Ein Hüftsteak zu kaufen ist eine Sache. Ein Rinderhüftsteak selbst aus der ganzen Steakhüfte zu schneiden, ist jedoch etwas völlig anderes. Häufig wird dabei die gesamte Steakhüfte inklusive der Mittelsehne in Scheiben geschnitten. Das ist ein großer Fehler, denn wer möchte schon auf einer zähen Sehne herumkauen und sich den Fleischgenuss verderben lassen? Wer also kein fix und fertiges Hüftsteak kaufen möchte, muss zunächst die Messer wetzen, bevor das Hüftsteak auf dem Grill landet.

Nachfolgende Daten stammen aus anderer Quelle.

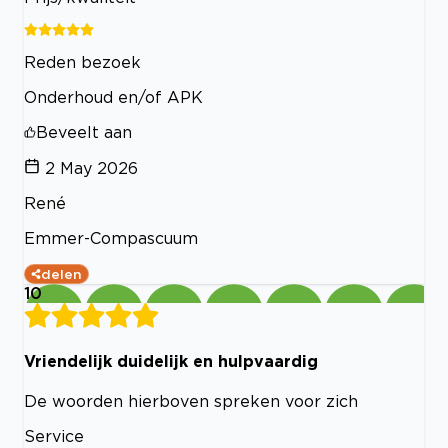
Reden bezoek
Onderhoud en/of APK
Beveelt aan
2 May 2026
René
Emmer-Compascuum
delen
10
Vriendelijk duidelijk en hulpvaardig
De woorden hierboven spreken voor zich
Service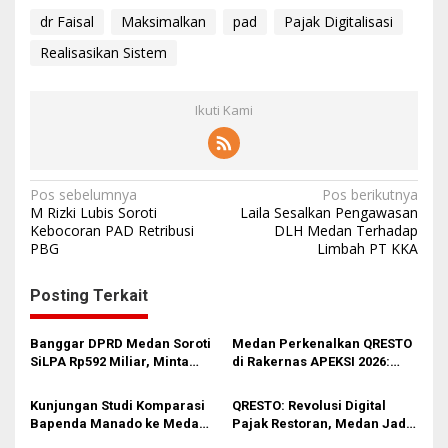
dr Faisal
Maksimalkan
pad
Pajak Digitalisasi
Realisasikan Sistem
Ikuti Kami
N
Pos sebelumnya
Pos berikutnya
M Rizki Lubis Soroti
Laila Sesalkan Pengawasan
a
Kebocoran PAD Retribusi
DLH Medan Terhadap
PBG
Limbah PT KKA
v
i
Posting Terkait
g
a
Banggar DPRD Medan Soroti
Medan Perkenalkan QRESTO
s
SiLPA Rp592 Miliar, Minta
di Rakernas APEKSI 2026:
Pemko Benahi Perencanaan
Terobosan Digital Pajak
i
dan PAD
Daerah yang Bikin PAD Naik
Kunjungan Studi Komparasi
QRESTO: Revolusi Digital
Drastis
p
Bapenda Manado ke Medan,
Pajak Restoran, Medan Jadi
QRESTO Inovasi Split
Pelopor Se-Indonesia!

Um die "dicke Hüfte" von der "schmalen Hüfte" zu trennen, nutzen Sie am besten ein flexibles Filiermesser mit dünner Klinge. Das erleichtert das Heraustrennen der Mittelsehne ungemein und verhindert, dass zu viel wertvolles Fleisch abgeschnitten wird. Da jede Rinderhüfte etwas anders ist, sollten Sie das Fleischstück zunächst flach vor sich hinlegen und den exakten Verlauf der Sehne mit dem Finger ertasten. Setzen Sie zunächst dort an, wo sich die unterschiedlich ausgerichteten Muskelfasern treffen, um beide Teile voneinander zu trennen. Nachdem Sie die Mittelsehne von beiden Teilstücken gelöst haben, schneiden Sie das Fleisch nach Belieben in 2 bis 4 Zentimeter dicke Scheiben.

So gelingt das Rinderhüftsteak auf dem Grill und in der Pfanne

Da zu kaltes Fleisch beim Grillen oder Braten schnell zäh wird, muss sich das Hüftsteak zunächst akklimatisieren. Für ein gleichmäßiges Garergebnis empfiehlt es sich, das Rinderhüftsteak 20 bis 30 Minuten bevor es auf den Grill bzw. in die Pfanne kommt, aus dem Kühlschrank zu nehmen. Anschließend landet es bei großer Hitze in der direkten Grillzone. Je nach Dicke reichen zwei bis zweieinhalb Minuten pro Seite völlig aus, um dem Hüftsteak herrliche Röstaromen und eine schöne Kruste zu verpassen. Das gleiche Ergebnis lässt sich mit Hilfe einer gusseisernen Pfanne erreichen, die mit etwas Pflanzenöl auf maximaler Temperatur vorgeheizt wurde.

Sobald das Hüftsteak von beiden Seiten scharf angebraten wurde, kommt es in die indirekte Grillzone bzw. bei 130 Grad in den Backofen, um gar zu ziehen. Wir empfehlen den Gargrad "Medium rare". Dieser ist bei einer Kerntemperatur von rund 54 Grad Celsius nach etwa 10 Minuten Nachgarzeit erreicht. Nachdem das Fleisch fertig ist, lassen Sie ihre Rinderhüftsteaks für 2 bis 4 Minuten ruhen. So kann sich der Fleischsaft wieder verteilen und läuft beim Anschneiden nicht aus. Für den optimalen Genuss würzen Sie das Fleisch abschließend nach Ihren persönlichen Vorlieben mit Meersalz und etwas frischem Pfeffer.